Let $n \ge 0$ be an integer with $n < x < n+1$. For $d \ge n+2$ we have $$ \left| \binom xd \right| = \frac{x(x-1)\cdots (x-n)}{(n+1)!} \times \frac{(n+1-x)(n+2-x)\cdots (d-1-x)}{(n+2)(n+3) \cdots d} \, . $$ The first factor does not depend on $d$, therefore it suffices to show that the series $$ \sum_{d=n+2}^\infty a_n \quad \text{with } a_n = \prod_{k=n+2}^d \left( \frac{k-1-x}{k} \right) > 0 $$ is convergent.
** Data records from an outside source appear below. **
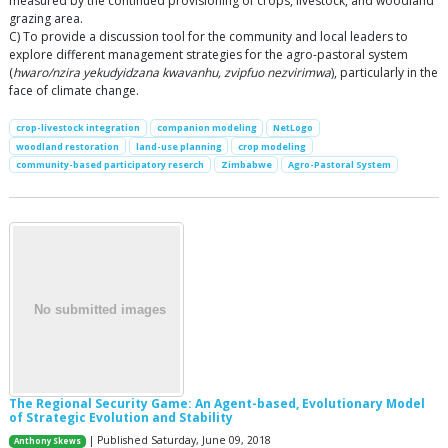
measured by the continued provisioning of crops, livestock, and woodland
grazing area.
C) To provide a discussion tool for the community and local leaders to
explore different management strategies for the agro-pastoral system
(
hwaro/nzira yekudyidzana kwavanhu, zvipfuo nezvirimwa
), particularly in the
face of climate change.
crop-livestock integration
companion modeling
NetLogo
woodland restoration
land-use planning
crop modeling
community-based participatory reserch
Zimbabwe
Agro-Pastoral System
The Regional Security Game: An Agent-based, Evolutionary Model
of Strategic Evolution and Stability
| Published Saturday, June 09, 2018
Anthony Skews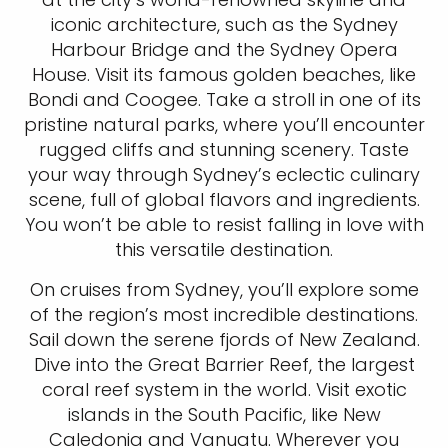
iconic architecture, such as the Sydney
Harbour Bridge and the Sydney Opera
House. Visit its famous golden beaches, like
Bondi and Coogee. Take a stroll in one of its
pristine natural parks, where you’ll encounter
rugged cliffs and stunning scenery. Taste
your way through Sydney’s eclectic culinary
scene, full of global flavors and ingredients.
You won’t be able to resist falling in love with
this versatile destination.
On cruises from Sydney, you’ll explore some
of the region’s most incredible destinations.
Sail down the serene fjords of New Zealand.
Dive into the Great Barrier Reef, the largest
coral reef system in the world. Visit exotic
islands in the South Pacific, like New
Caledonia and Vanuatu. Wherever you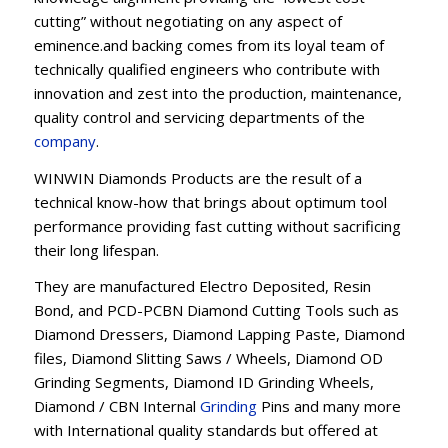
cutting” without negotiating on any aspect of
eminence.and backing comes from its loyal team of
technically qualified engineers who contribute with
innovation and zest into the production, maintenance,
quality control and servicing departments of the
company
.
WINWIN Diamonds Products are the result of a
technical know-how that brings about optimum tool
performance providing fast cutting without sacrificing
their long lifespan.
They are manufactured Electro Deposited, Resin
Bond, and PCD-PCBN Diamond Cutting Tools such as
Diamond Dressers, Diamond Lapping Paste, Diamond
files, Diamond Slitting Saws / Wheels, Diamond OD
Grinding Segments, Diamond ID Grinding Wheels,
Diamond / CBN Internal
Grinding
Pins and many more
with International quality standards but offered at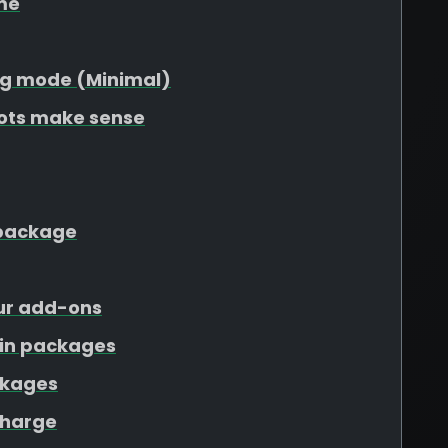
me
g mode (Minimal)
lots make sense
r package
our add-ons
ain packages
ckages
charge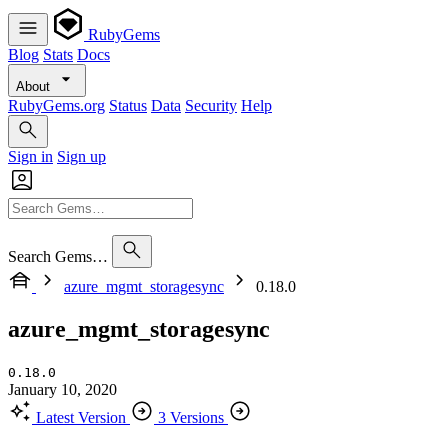
RubyGems
Blog
Stats
Docs
About
RubyGems.org
Status
Data
Security
Help
Sign in
Sign up
Search Gems…
azure_mgmt_storagesync
0.18.0
azure_mgmt_storagesync
0.18.0
January 10, 2020
Latest Version
3 Versions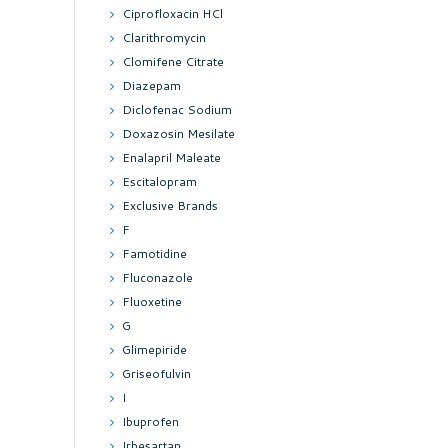
Ciprofloxacin HCl
Clarithromycin
Clomifene Citrate
Diazepam
Diclofenac Sodium
Doxazosin Mesilate
Enalapril Maleate
Escitalopram
Exclusive Brands
F
Famotidine
Fluconazole
Fluoxetine
G
Glimepiride
Griseofulvin
I
Ibuprofen
Irbesartan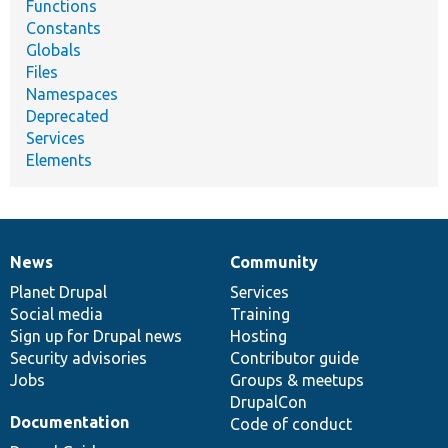
Functions
Constants
Globals
Files
Namespaces
Deprecated
Services
Elements
News
Community
News
Our
Documentation
Drupal
Governance
items
Planet Drupal
community
code
of
Services
Social media
base
community
Training
Sign up for Drupal news
Hosting
Security advisories
Contributor guide
Jobs
Groups & meetups
DrupalCon
Documentation
Code of conduct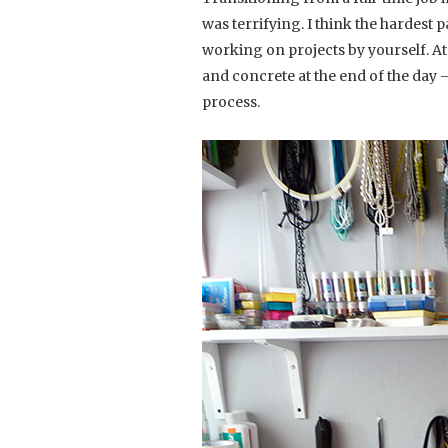
was terrifying. I think the hardest 
working on projects by yourself. At 
and concrete at the end of the day 
process.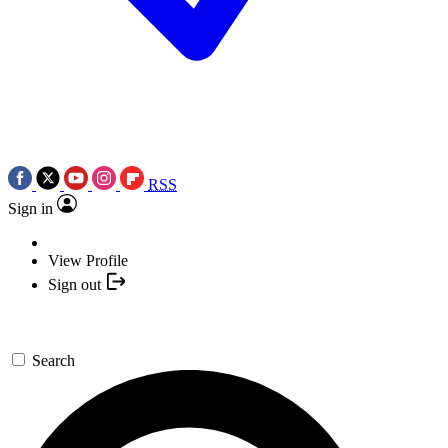
RSS
Sign in
View Profile
Sign out
Search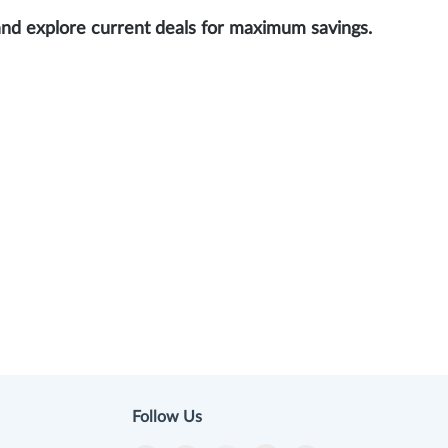
and explore current deals for maximum savings.
Follow Us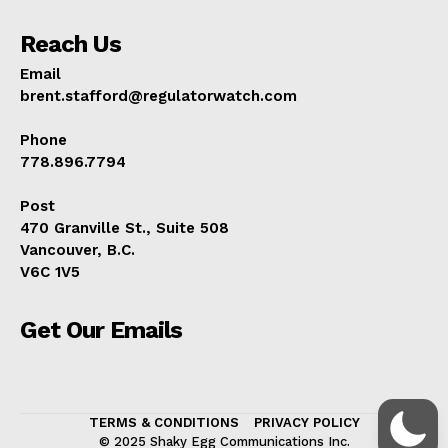
Reach Us
Email
brent.stafford@regulatorwatch.com
Phone
778.896.7794
Post
470 Granville St., Suite 508
Vancouver, B.C.
V6C 1V5
Get Our Emails
TERMS & CONDITIONS
PRIVACY POLICY
© 2025 Shaky Egg Communications Inc.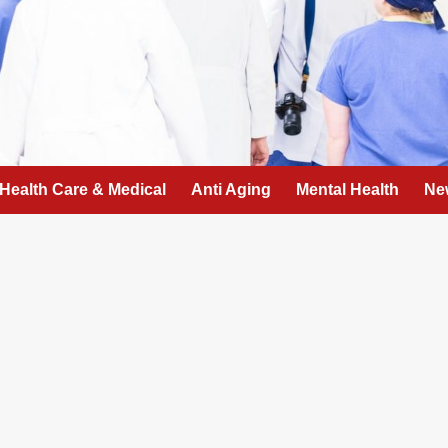
Health Care & Medical
Anti Aging
Mental Health
Ne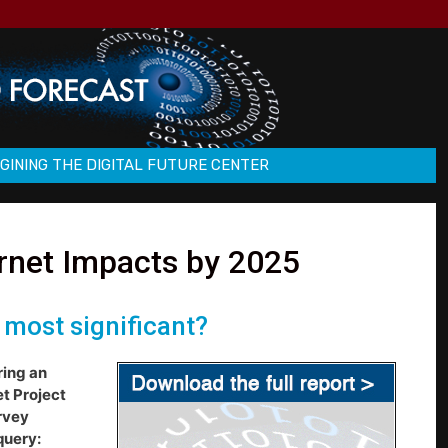
GINING THE DIGITAL FUTURE CENTER
ernet Impacts by 2025
 most significant?
ring an
et Project
rvey
query: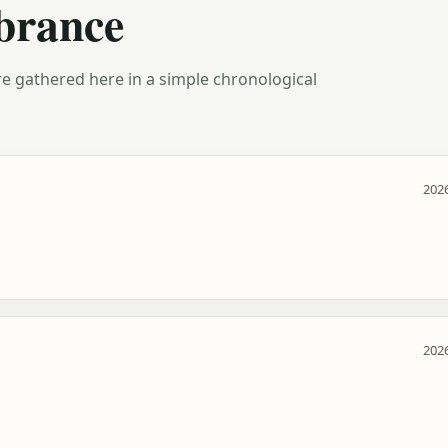
brance
e gathered here in a simple chronological
2026
2026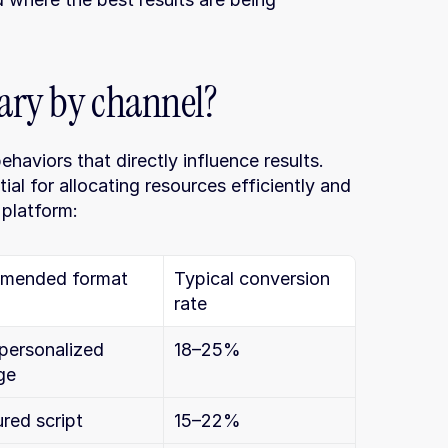
ary by channel?
aviors that directly influence results. 
al for allocating resources efficiently and 
 platform:
mended format
Typical conversion 
rate
personalized 
18–25%
ge
ured script
15–22%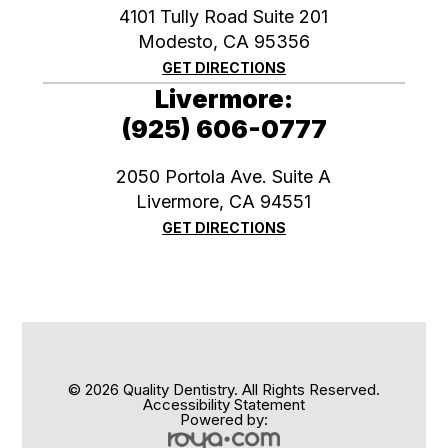
4101 Tully Road Suite 201
Modesto, CA 95356
GET DIRECTIONS
Livermore:
(925) 606-0777
2050 Portola Ave. Suite A
​​​​​​​Livermore, CA 94551
GET DIRECTIONS
© 2026 Quality Dentistry. All Rights Reserved.
Accessibility Statement
Powered by: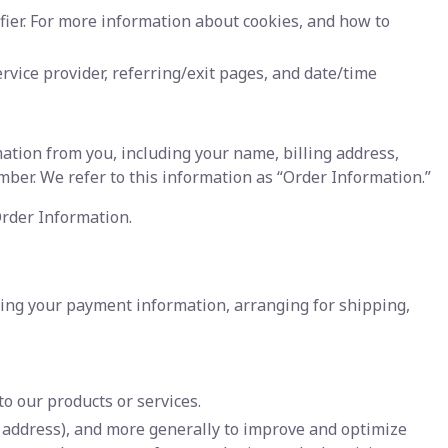
fier. For more information about cookies, and how to
ervice provider, referring/exit pages, and date/time
ation from you, including your name, billing address,
er. We refer to this information as “Order Information.”
Order Information.
ssing your payment information, arranging for shipping,
o our products or services.
IP address), and more generally to improve and optimize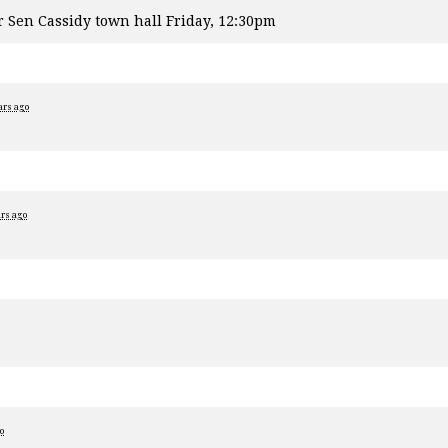
r Sen Cassidy town hall Friday, 12:30pm
ars ago
ars ago
o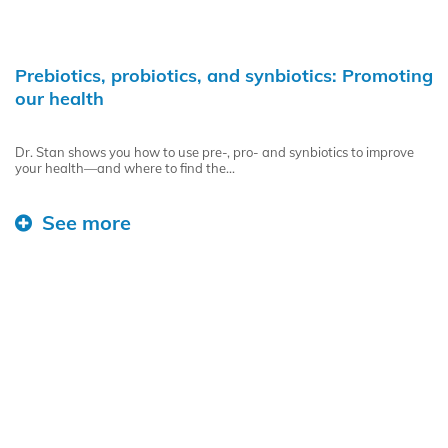
Prebiotics, probiotics, and synbiotics: Promoting
our health
Dr. Stan shows you how to use pre-, pro- and synbiotics to improve
your health—and where to find the...
See more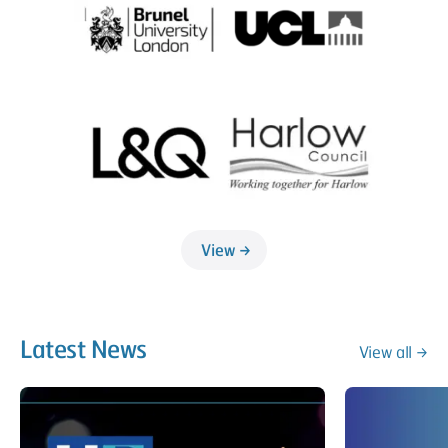
View
Latest News
View all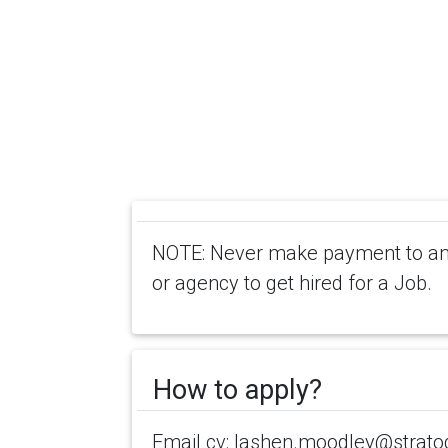
NOTE: Never make payment to any
or agency to get hired for a Job.
How to apply?
Email cv: lashen.moodley@strat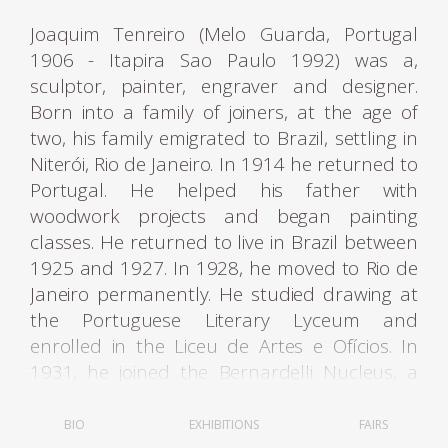
Joaquim Tenreiro (Melo Guarda, Portugal
1906 - Itapira Sao Paulo 1992) was a,
sculptor, painter, engraver and designer.
Born into a family of joiners, at the age of
two, his family emigrated to Brazil, settling in
Niterói, Rio de Janeiro. In 1914 he returned to
Portugal. He helped his father with
woodwork projects and began painting
classes. He returned to live in Brazil between
1925 and 1927. In 1928, he moved to Rio de
Janeiro permanently. He studied drawing at
the Portuguese Literary Lyceum and
enrolled in the Liceu de Artes e Ofícios. In
1931, he joined the Bernardelli Nucleus, a
group created in opposition to the academic
teaching of the National School of Fine Arts -
BIO
EXHIBITIONS
FAIRS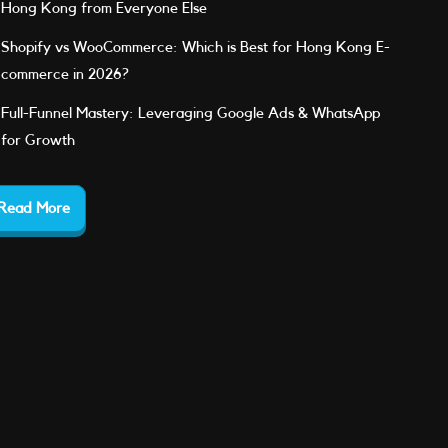
Hong Kong from Everyone Else
Shopify vs WooCommerce: Which is Best for Hong Kong E-
commerce in 2026?
Full-Funnel Mastery: Leveraging Google Ads & WhatsApp
for Growth
Read More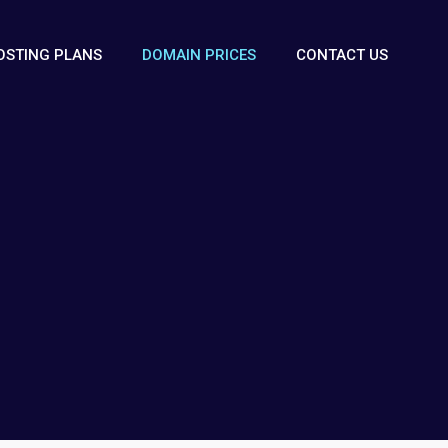
OSTING PLANS
DOMAIN PRICES
CONTACT US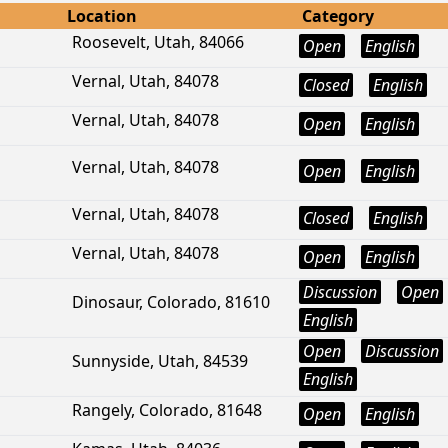
Location
Category
Roosevelt, Utah, 84066
Open
English
Vernal, Utah, 84078
Closed
English
Vernal, Utah, 84078
Open
English
Vernal, Utah, 84078
Open
English
Vernal, Utah, 84078
Closed
English
Vernal, Utah, 84078
Open
English
Discussion
Open
Dinosaur, Colorado, 81610
English
Open
Discussion
Sunnyside, Utah, 84539
English
Rangely, Colorado, 81648
Open
English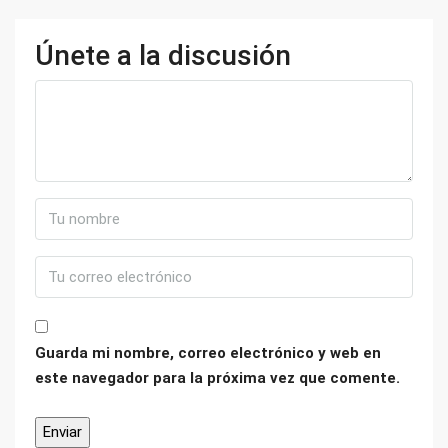
Únete a la discusión
Guarda mi nombre, correo electrónico y web en
este navegador para la próxima vez que comente.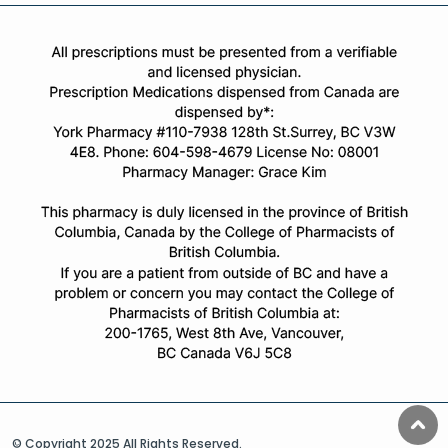
© Copyright 2025 All Rights Reserved.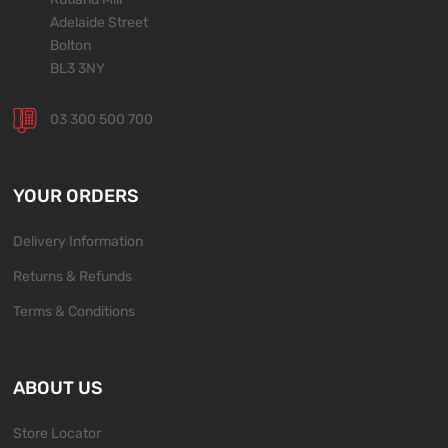
Adelaide Street
Bolton
BL3 3NY
03 300 500 700
YOUR ORDERS
Delivery Information
Returns & Refunds
Terms & Conditions
ABOUT US
Store Locator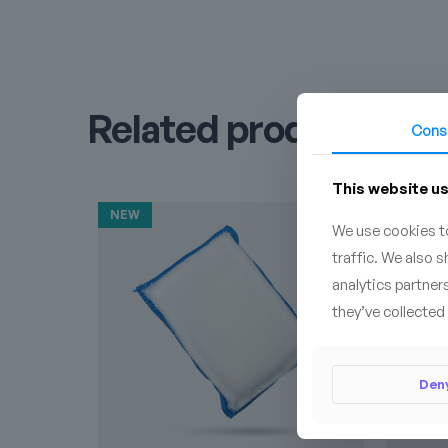
Related products
Cons
This website u
NEW
We use cookies to
traffic. We also 
analytics partner
they’ve collected 
Den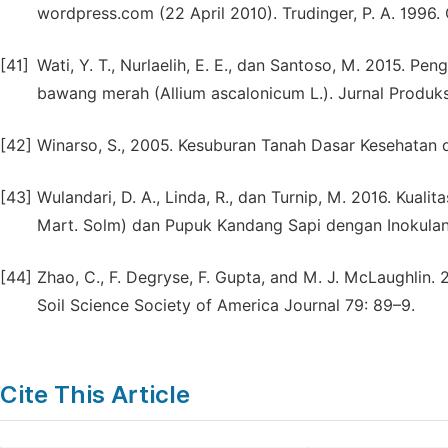
wordpress.com (22 April 2010). Trudinger, P. A. 1996. 
[41]
Wati, Y. T., Nurlaelih, E. E., dan Santoso, M. 2015. P
bawang merah (Allium ascalonicum L.). Jurnal Produks
[42]
Winarso, S., 2005. Kesuburan Tanah Dasar Kesehatan 
[43]
Wulandari, D. A., Linda, R., dan Turnip, M. 2016. Kua
Mart. Solm) dan Pupuk Kandang Sapi dengan Inokulan 
[44]
Zhao, C., F. Degryse, F. Gupta, and M. J. McLaughlin. 
Soil Science Society of America Journal 79: 89–9.
Cite This Article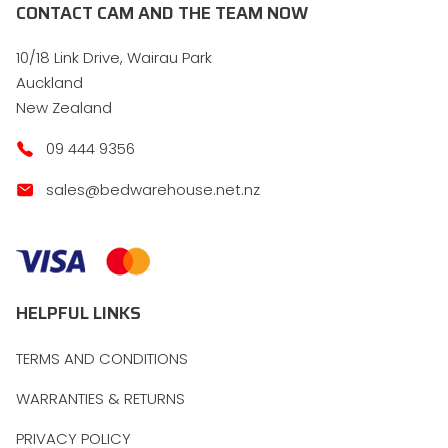
CONTACT CAM AND THE TEAM NOW
10/18 Link Drive, Wairau Park
Auckland
New Zealand
09 444 9356
sales@bedwarehouse.net.nz
HELPFUL LINKS
TERMS AND CONDITIONS
WARRANTIES & RETURNS
PRIVACY POLICY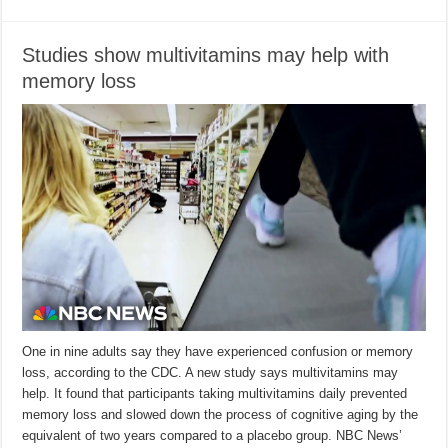
Studies show multivitamins may help with
memory loss
One in nine adults say they have experienced confusion or memory
loss, according to the CDC. A new study says multivitamins may
help. It found that participants taking multivitamins daily prevented
memory loss and slowed down the process of cognitive aging by the
equivalent of two years compared to a placebo group. NBC News’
Using the well-known estimate $\ln (1+t) \le t$ we get $$ \ln a_n = \sum_{k=n+2}^d \ln \left( \frac{k-1-x}{k} \right) \le -(x+1) \sum_{k=n+2}^d \frac 1k \\ \le -(x+1) \int_{n+2}^{d+1} \frac{dt}{t} = -(x+1) \ln \frac{d+1}{n+2} \, . $$ It follows that $$ 0 < a_n \le \frac{(n+2)^{x+1}}{(d+1)^{x+1}} $$ and that implies the convergence of $\sum_{d=n+2}^\infty a_n$ because $x+1 > 1$.